Sekilas tentang karya beliau rahimahullah:
1. Kitab al-Jami’
Kitab ini di kalangan para ulama dikenal dengan dua nama, Jami’
at-Tirmidzi dan Sunan at-Tirmidzi. Namun penamaan pertama adalah lebih
populer sebagaimana disebutkan oleh as-Sam’ani, al-Mizzi, adz-Dzahabi,
Ibnu Hajar al-’Asqalani dan lain-lain.
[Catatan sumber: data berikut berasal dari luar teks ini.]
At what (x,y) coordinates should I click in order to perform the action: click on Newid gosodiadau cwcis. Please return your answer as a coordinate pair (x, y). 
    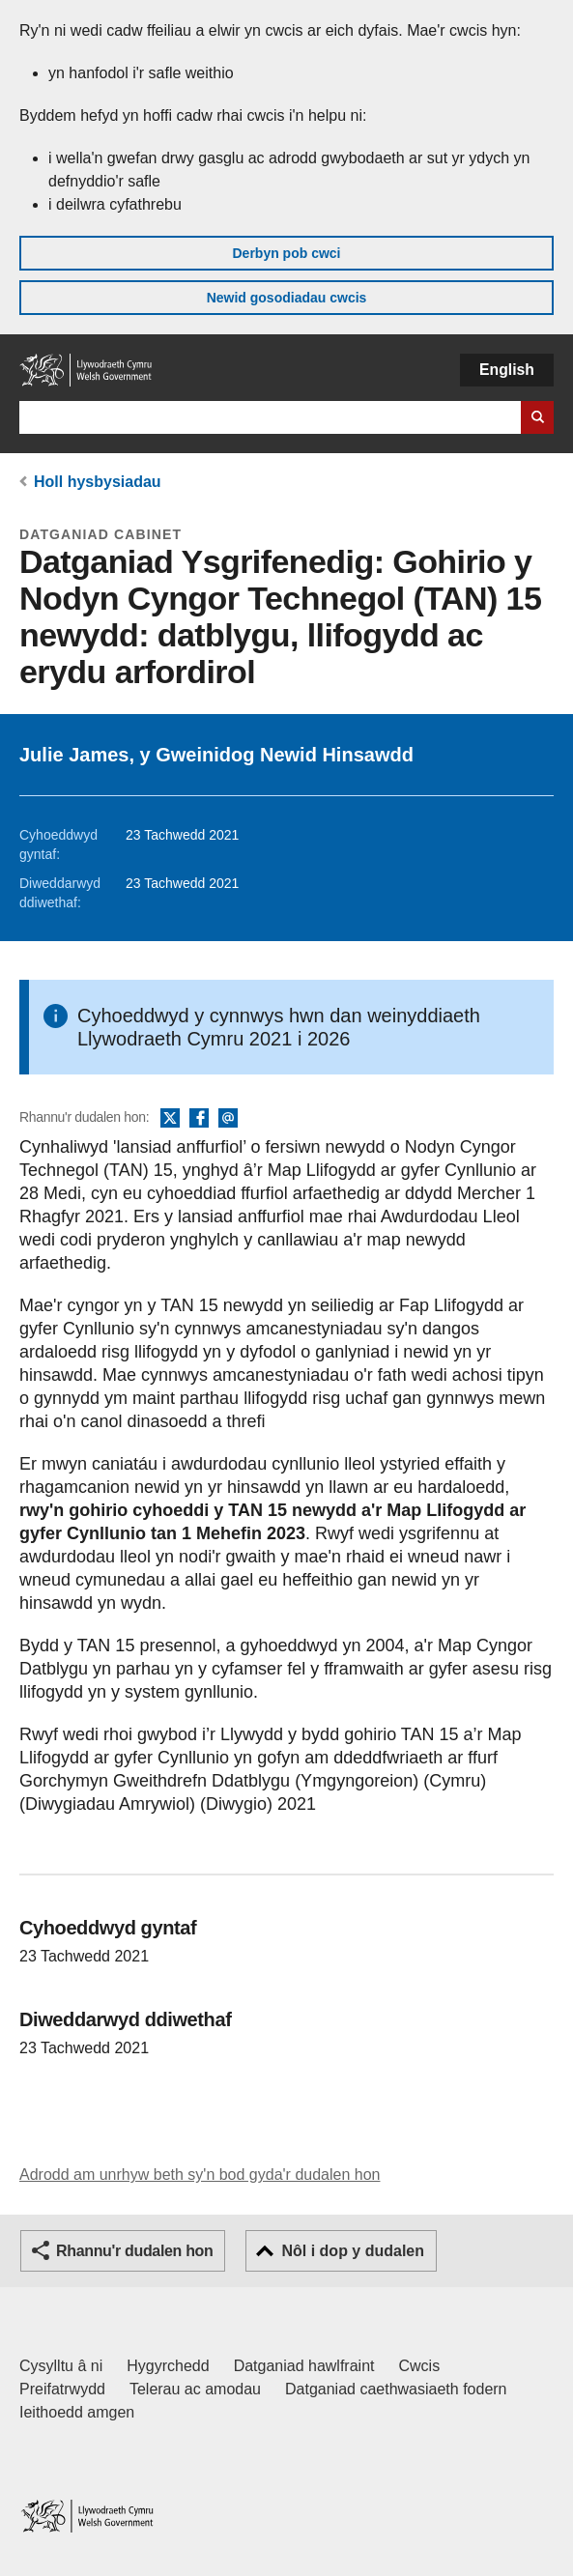     Looking at the image, I should click on (287, 297).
Al-Hafizh Ibnu Katsir rahimahullah
berkata, “Ini adalah kitab beliau yang paling bagus dan banyak
manfaatnya, paling bagus susunannya, dan paling sedikit pengulangannya.
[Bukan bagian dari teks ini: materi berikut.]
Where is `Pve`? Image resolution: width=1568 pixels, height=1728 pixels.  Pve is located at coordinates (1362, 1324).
Di dalamnya terdapat sesuatu yang tidak dijumpai di dalam kitab lain,
berupa penyebutan madzhab-madzhab, segi-segi pengambilan dalil
(istidlal), dan macam-macam hadits dari yang shahih, hasan, dan gharib.”
2. Kitab asy-Syamail an-Nabawiyah
Adapun kitab asy-Syamail an-Nabawiyah adalah sebuah kitab yang menerangkan sifat-sifat Rasulullah shallallahu ‘alaihi wa sallam
baik secara fisik maupun akhlak. Banyak dari kalangan para ulama yang
menukil dan mengambil faidah dari kitab ini seperti al-Maqdisi,
al-Mundziri, al-Mizzi, adz-Dzahabi, Ibnu Katsir, az-Zaila’i, Ibnu Hajar
dan as-Suyuthi.
Pelajaran yang bisa Dipetik
1. Para orang tua hendaknya meneladani kebiasaan para pendahulu kita
yang shalih yaitu mendidik putra-putri mereka dengan ilmu agama sejak
kecil.
2. Hendaklah seseorang memiliki semangat tinggi dan pantang menyerah di dalam menuntut ilmu agama.
3. Prinsip Ahlus Sunnah adalah berpegang teguh dengan petunjuk Nabi shallallahu ‘alaihi wa sallam dan menjauhkan diri dari sikap fanatik dan taklid kepada siapapun.